Pytanie, które pomaga doskonale zdiagnozować nasze podejście do sprzedaży
Za pewne każdy z nas chociaż raz słyszał o tym, jak bardzo dziwne, nietypowe, a może nawet śmieszne pytania są zadawane podczas rozmów rekrutacyjnych. Wiele osób doświadczyło też tego na własnej skórze, albo będąc zaskoczonym tego typu pytaniem, albo też odpowiadając na nie wprost podręcznikowo. W sieci oraz w księgarniach można nawet znaleźć szereg pozycji, które rozwodzą się na temat tego typu pytań rekruterów, opisują, co też tak naprawdę mają one diagnozować, a także udzielają najlepszych możliwych odpowiedzi oraz dostępnych scenariuszy. W przypadku, kiedy faktycznie ubiegamy się o pracę w prestiżowej firmie o ugruntowanej pozycji, powinniśmy przygotować się na to, że takie pytania mogą nam zostać zadane. Warto jest więc się do tego przygotować.

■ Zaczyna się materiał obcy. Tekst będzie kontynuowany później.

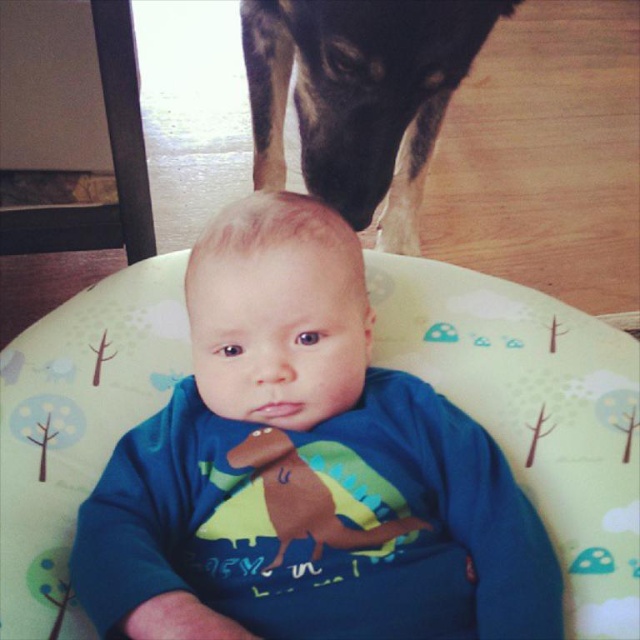 Is point (337, 216) farther from camera compared to point (477, 8)?

That is False.

The image size is (640, 640). What do you see at coordinates (305, 472) in the screenshot? I see `blue soft baby at center` at bounding box center [305, 472].

At what (x,y) coordinates should I click in order to perform the action: click on blue soft baby at center. Please return your answer as a coordinate pair (x, y). This screenshot has height=640, width=640. Looking at the image, I should click on (305, 472). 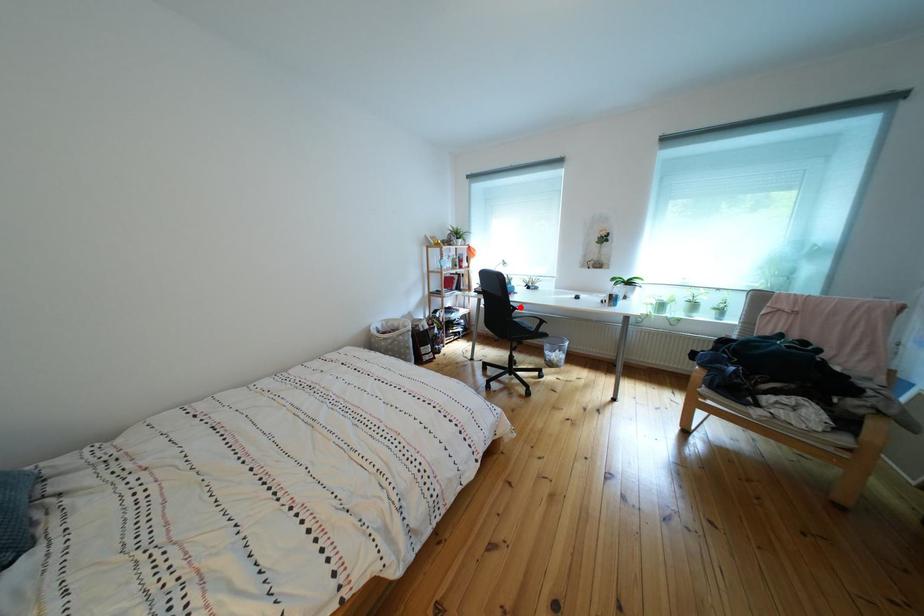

Pytanie dotyczące tego, jak sprzedać długopis
Okazuje się, że jednym z najczęściej zadawanych pytań, czy też poleceń, jakie mogą pojawić się na rozmowie rekrutacyjnej jest polecenie „sprzedaj mi ten długopis”. W takiej sytuacji, kandydat musi w taki sposób poprowadzić rozmowę, aby faktycznie pokazać, że posiada umiejętności sprzedażowe, ale nie tylko. Nie jest to tylko zwykła wymiana informacji o cenie oraz zaletach produktu. W taki sposób rekruterzy sprawdzają, czy faktycznie podczas sprzedaży produktów kierujemy się potrzebami oraz zadowoleniem klienta. Kluczowe jest więc nie tylko jak sprzedać długopis, ale i w jaki sposób kształtować relację z odbiorcami. Podczas tak postawionego problemu tak naprawdę nie jest aż tak ważne, w jaki sposób poprowadzimy konwersację, ale czy finalnie zademonstrujemy to, czy klient faktycznie jest dla nas na pierwszym miejscu. Rozmowa może być zabawna, możemy nawet dać się ponieść podczas konwersacji, ale na pewno powinniśmy zwrócić uwagę klienta na problemy, które posiada, a które mogą zostać szybko rozwiązane w sytuacji, kiedy ten faktycznie zdecyduje się kupić od nas długopis.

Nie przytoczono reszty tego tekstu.